Cooperative active contractility in elastic cytoskeletal networks

Myosin motors in disordered actin networks produce contractile forces that drive cellular processes such as cell shape change, cell division as well as locomotion. In response to these active internal forces, the actin fibers undergo multiple deformation modes such as stretching, compression, bending, and buckling, that contribute to long-range and heterogeneous force transmission through the network. Here, we investigate the motor-driven macroscopic contraction of elastic fiber networks at different fiber bending rigidities and at different motor densities. The network is modelled as a diluted triangular lattice with a fixed circular boundary, while the contractile forces generated by myosin motors are modelled as isotropic force dipoles. We characterize the strain distribution and normal forces at the boundaries of the network for different configurations of dipoles. We find that networks with stiffer-to-bend fibers show more force chains and higher boundary stresses that scale linearly with bending stiffness.

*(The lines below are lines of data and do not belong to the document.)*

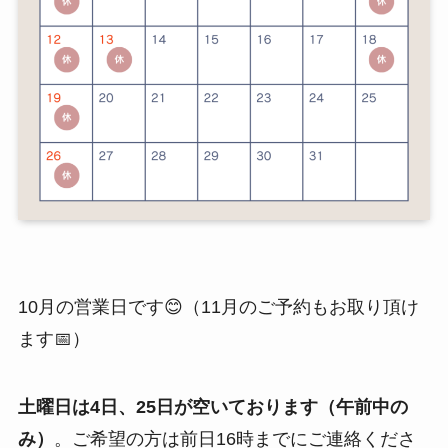
10月の営業日です😊（11月のご予約もお取り頂け
ます📅）
土曜日は4日、25日が空いております（午前中の
み
）
。ご希望の方は前日16時までにご連絡くださ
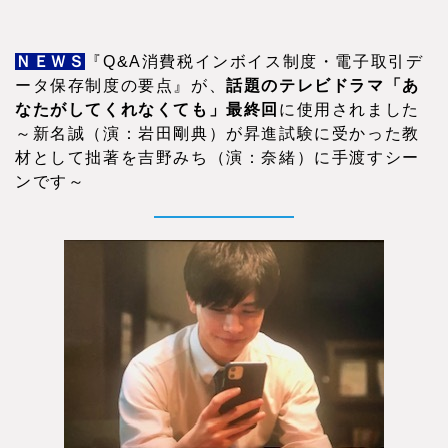
ＮＥＷＳ
『Q&A消費税インボイス制度・電子取引デ
ータ保存制度の要点』が、
話題のテレビドラマ「あ
なたがしてくれなくても」最終回
に使用されました
～新名誠（演：岩田剛典）が昇進試験に受かった教
材として拙著を吉野みち（演：奈緒）に手渡すシー
ンです～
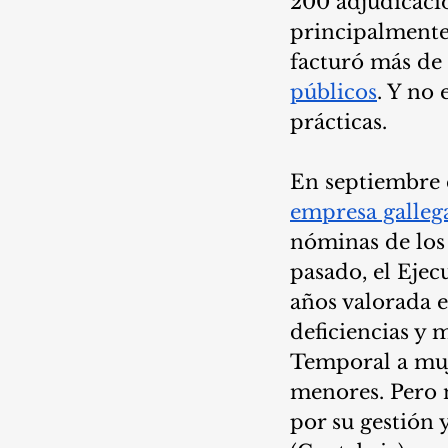
200 adjudicacio
principalmente 
facturó más de 
públicos
. Y no 
prácticas.
En septiembre d
empresa galleg
nóminas de los 
pasado, el Ejec
años valorada 
deficiencias y 
Temporal a muje
menores. Pero 
por su gestión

Moreover, interaction between dipoles leads to a non-linear scaling of boundary forces with dipole number. We also explore three different models of isotropic dipoles to find that local over-coordination near force dipoles can lead to stretching dominated networks even when the average coordination number is well below Maxwell's rigidity threshold. The results are relevant for active gel contraction in different biopolymer networks such as cells in the extra-cellular matrix.